Robin, I very much liked, since her motives were fairly clear from the start, and only became more honorable as the story progressed.

“Is that your experience, my lord? That a single dance with a young lady is enough to confer such an advantage on her? I’ve never met a marquess before so please forgive my ignorance. Is nobility a sort of contagion? Like lice or influenza?”

I also liked Louisa and Gilbert and Amelia and Agatha Cavendish (although Mrs Allenby came off exceedingly flat).

Snippets of conversation drifted their way.

“The issue is the quality of the manure,” Louisa was saying.

“What do you know about drainage?” asked Lord Gilbert. He was writing in a small notebook he had withdrawn from his coat pocket.

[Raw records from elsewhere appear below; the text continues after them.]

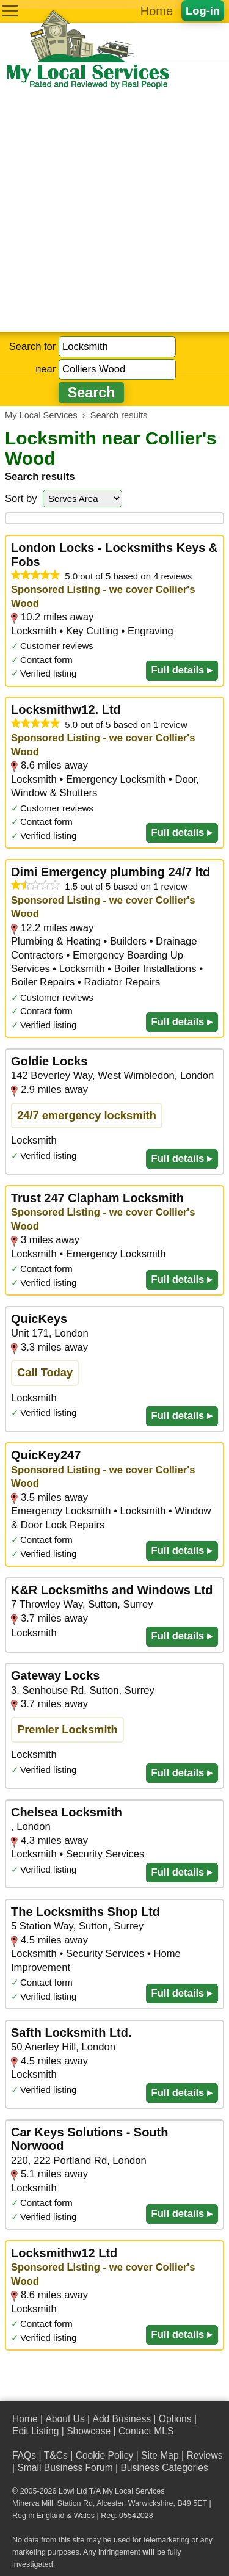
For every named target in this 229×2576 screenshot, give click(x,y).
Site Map (160, 2455)
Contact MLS (145, 2431)
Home (156, 11)
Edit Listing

Miss Allenby shot Charity an incredulous glance. “Are they discussing agriculture?”

“Likely so.”

I also felt the ending of the story was a little too pat, a little too convenient, a little too unlikely. As much as one wishes, I don’t think the HEA was at all probable or likely, and that made a story that already felt weak, fall flat.

And sadly, this is a pretty terrible cover. It starts with the hair being… not right. And then I think their faces aren’t quite right either with him looking very much like an android. As a thumbnail it’s not awful, but once you look at it more closely, the details are disconcerting.

Mind you, nothing about this book was horrible, it just kept coming up short pretty much across the board.